What the task requires
A single number is wanted: how many lines of the records below contain the word "Verarbeitung".

Extracted information
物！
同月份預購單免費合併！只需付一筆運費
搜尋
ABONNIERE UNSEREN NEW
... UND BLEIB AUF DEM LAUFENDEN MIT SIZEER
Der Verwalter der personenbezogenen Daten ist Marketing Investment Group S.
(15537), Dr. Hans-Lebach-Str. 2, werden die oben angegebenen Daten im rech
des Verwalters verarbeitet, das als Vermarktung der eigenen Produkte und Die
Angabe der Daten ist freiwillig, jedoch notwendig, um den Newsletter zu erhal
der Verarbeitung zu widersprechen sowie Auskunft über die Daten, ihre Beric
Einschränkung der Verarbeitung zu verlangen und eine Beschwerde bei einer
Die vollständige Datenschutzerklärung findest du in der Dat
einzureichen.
--
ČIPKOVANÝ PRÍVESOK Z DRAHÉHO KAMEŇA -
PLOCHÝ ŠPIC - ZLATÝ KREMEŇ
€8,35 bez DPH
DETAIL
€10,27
* * *
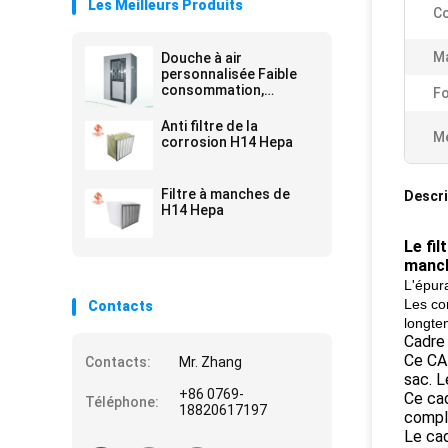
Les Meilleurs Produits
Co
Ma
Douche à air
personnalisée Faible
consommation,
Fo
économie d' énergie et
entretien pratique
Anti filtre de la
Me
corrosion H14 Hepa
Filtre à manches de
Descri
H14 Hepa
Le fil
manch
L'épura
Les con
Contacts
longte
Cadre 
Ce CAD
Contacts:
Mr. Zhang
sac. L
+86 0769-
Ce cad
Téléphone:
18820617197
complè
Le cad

Exercise result
2